Method and apparatus for least recently used (LRU) software cache

Information

  • Patent Application
  • 20060143398
  • Publication Number
    20060143398
  • Date Filed
    December 23, 2004
    20 years ago
  • Date Published
    June 29, 2006
    18 years ago
Abstract
A data cache has a number of rows. A corresponding list of the rows is maintained, the list including a number of entries, each entry corresponding to a row and including a key uniquely identifying the row, and a count indicating an age of the row. Updating the cache involves sorting the entries by their key, searching the list for an entry having a key to a row to be updated if found or added if not found. If the entry having the key to the row to be updated is found, the entry is removed from the list, the remaining entries are sorted by their count, so that the entry at the beginning of the list is for the oldest row, and the entry at the end of the list is for the newest row, a new entry is appended at the end of the list that replaces the removed entry, the new entry having the same key as the removed entry, and a count indicating the corresponding row is the newest. The corresponding row in the data cache is then updated.
Description
BACKGROUND

1. Field of the Invention


This invention relates generally to caching. In particular, the invention relates to a least recently used (LRU) software cache.

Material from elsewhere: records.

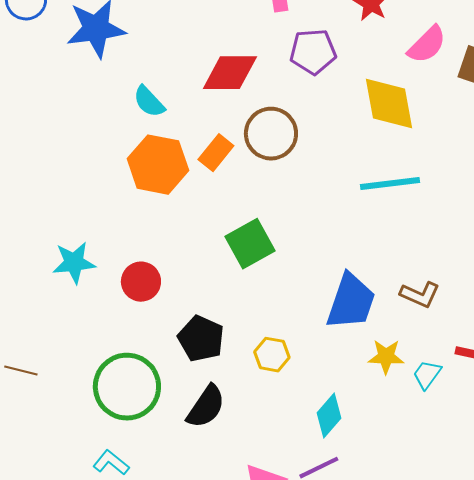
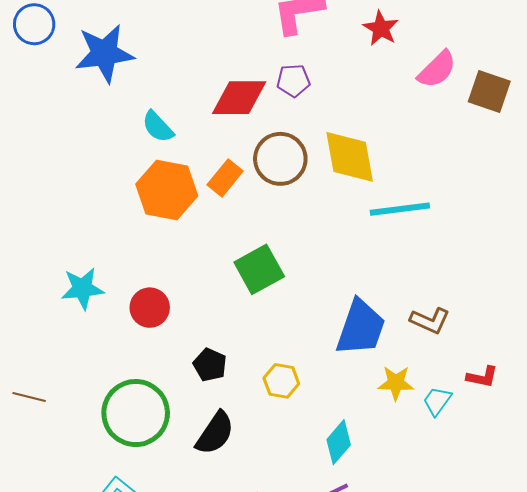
purple pentagon: (313, 52) -> (293, 80), moved, size x0.7
yellow diamond: (389, 104) -> (350, 157), moved
black pentagon: (201, 339) -> (210, 365), size x0.7

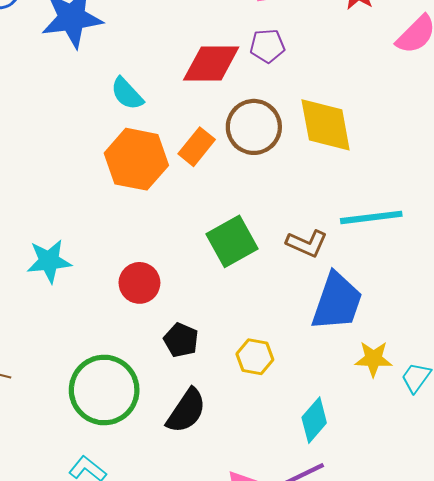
cyan line: (400, 209) -> (371, 217), moved
red circle: (150, 308) -> (139, 283), moved
brown L-shape: (430, 321) -> (307, 243), moved

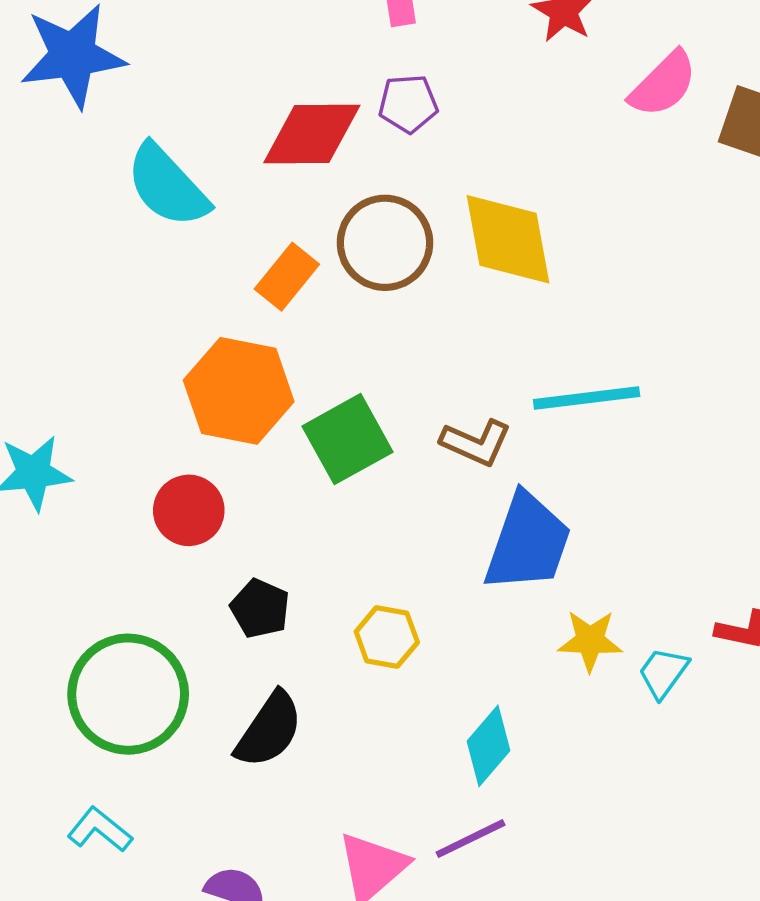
cyan semicircle: (127, 94) -> (167, 186), size x1.5
orange hexagon: (136, 159) -> (239, 391), moved

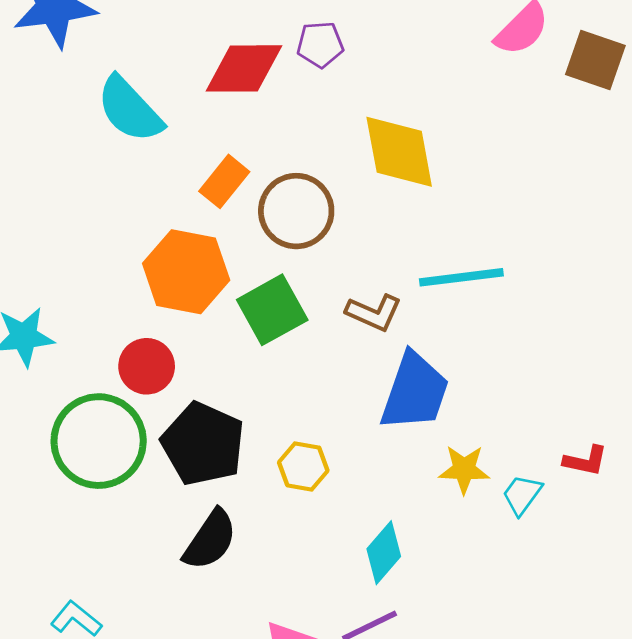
brown circle: (385, 243) -> (296, 211), moved
black pentagon: (260, 608) -> (203, 444), size x1.8
green circle: (128, 694) -> (99, 441), moved

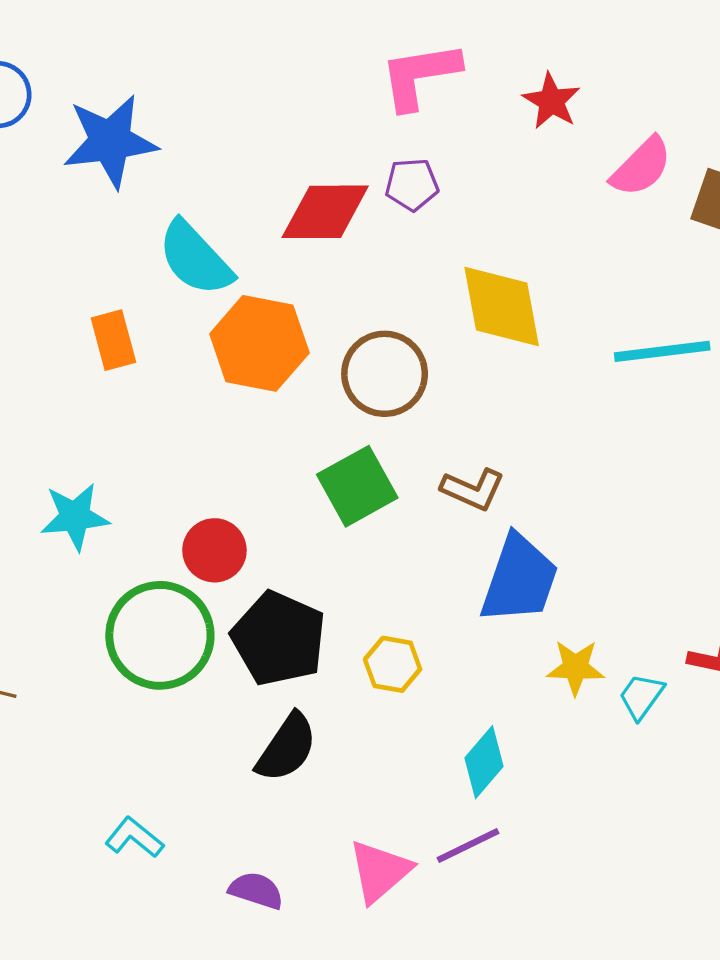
orange rectangle: (224, 181) -> (113, 340), moved, turned -54
orange hexagon: (186, 272) -> (259, 343), moved
cyan line: (461, 277) -> (662, 351), moved

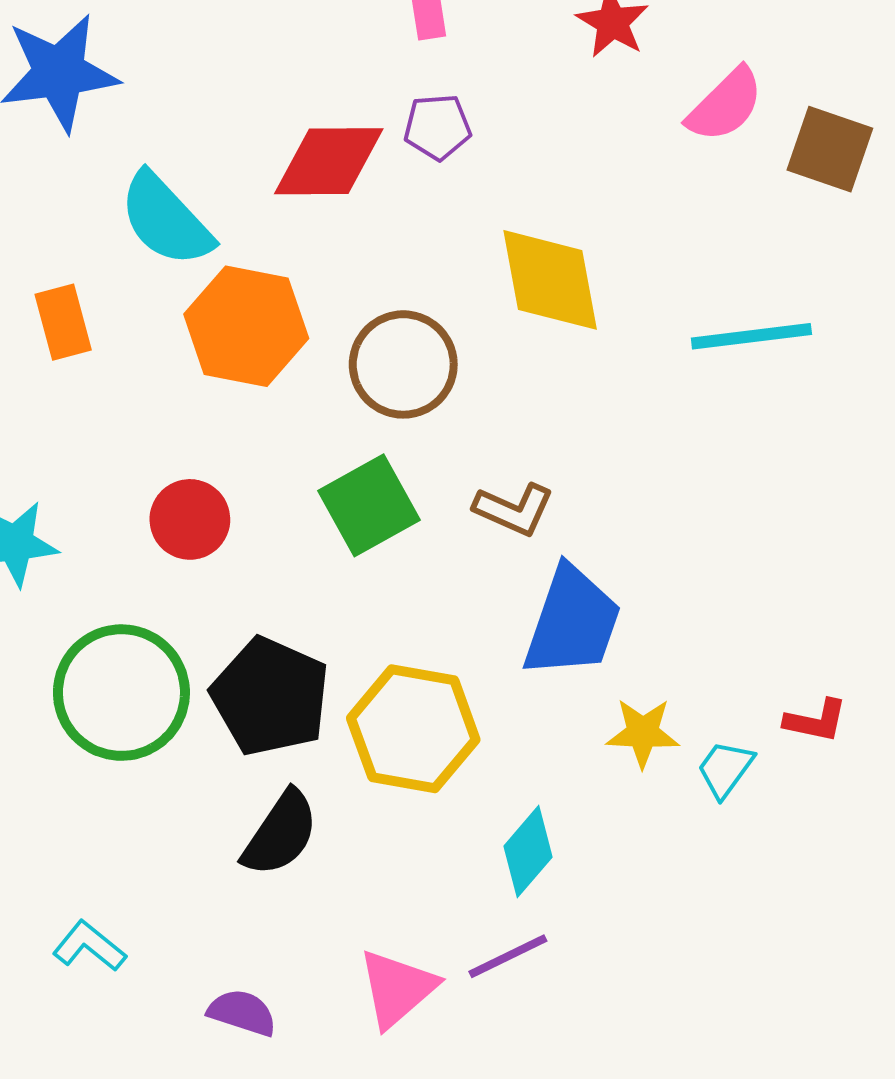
red circle: (214, 550) -> (190, 519), moved
yellow hexagon: (393, 664) -> (413, 729), size x1.8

2. Description of the Related Art


A cache in a memory of a computing system provides for fast look up of data in the cache rather than a slow look up of the data in a permanent store, such as a database stored on a hard disk. In an LRU cache, the oldest data in the cache is removed to make room for new data to be loaded into the cache. When an application requests data, the cache is searched for the requested data. If the requested data is present, the data is copied from the cache to the application in response to the request. If the requested data is not present, the request is serviced by a slower data storage facility, for example, a hard disk drive, to retrieve the data.


In the prior art, improvements in cache performance typically are obtained by increasing the cache size. What is needed is an increase in cache performance while maintaining a maximum cache size.


SUMMARY

In an embodiment of the invention, a list is maintained corresponding to rows in an LRU cache of limited size. Updating the cache involves searching and replacing an existing entry in the list with a new entry relating to the row being updated in or added to the cache, and updating or adding the corresponding row in the cache.




BRIEF DESCRIPTION OF THE DRAWINGS

The appended claims set forth the features of the invention with particularity. The embodiments of the invention, together with its advantages, may be best understood from the following detailed description taken in conjunction with the accompanying drawings in which:



FIGS. 1A and 1B is a diagram of a cache table and LRU list according to one embodiment of the invention



FIG. 2 is a diagram of an LRU list according to one embodiment of the invention;



FIGS. 3A and 3B is a diagram of a cache table and LRU list according to one embodiment of the invention;



FIG. 4 is a diagram of an LRU list according to one embodiment of the invention;



FIGS. 5A and 5B is a diagram of a cache table and LRU list according to one embodiment of the invention;



FIGS. 6A and 6B is a diagram of a cache table and LRU list according to one embodiment of the invention;



FIGS. 7A and 7B is a diagram of a cache table and LRU list according to one embodiment of the invention;



FIG. 8 is a diagram of an LRU list according to one embodiment of the invention; and



FIG. 9 is a flow diagram of an embodiment of the invention.




DETAILED DESCRIPTION

With reference to FIG. 9, an embodiment of the invention updates or adds data to a least-recently-used (LRU) software cache. FIGS. 1-8 diagram the LRU cache table and corresponding LRU list at various stages of the update and/or add process set forth in FIG. 9, and as described below.



FIG. 1A illustrates a simple LRU cache table 5 (“cache” 5) for purposes of explaining the invention. The cache includes a number of rows: rows0, row-rown-1. Each row contains a key field 10 (“key” 10), the content of which may be randomly calculated, for example, using a hash function, at the time the data value is added to the cache, to uniquely identify the data value in the accompanying data value field 20 (“value” 20) in the same row. It should be noted that references hereafter to a key or a value in a row of the cache generally mean the respective contents of the key field or data value field, but may mean the fields themselves, depending on the context in which the terms are used.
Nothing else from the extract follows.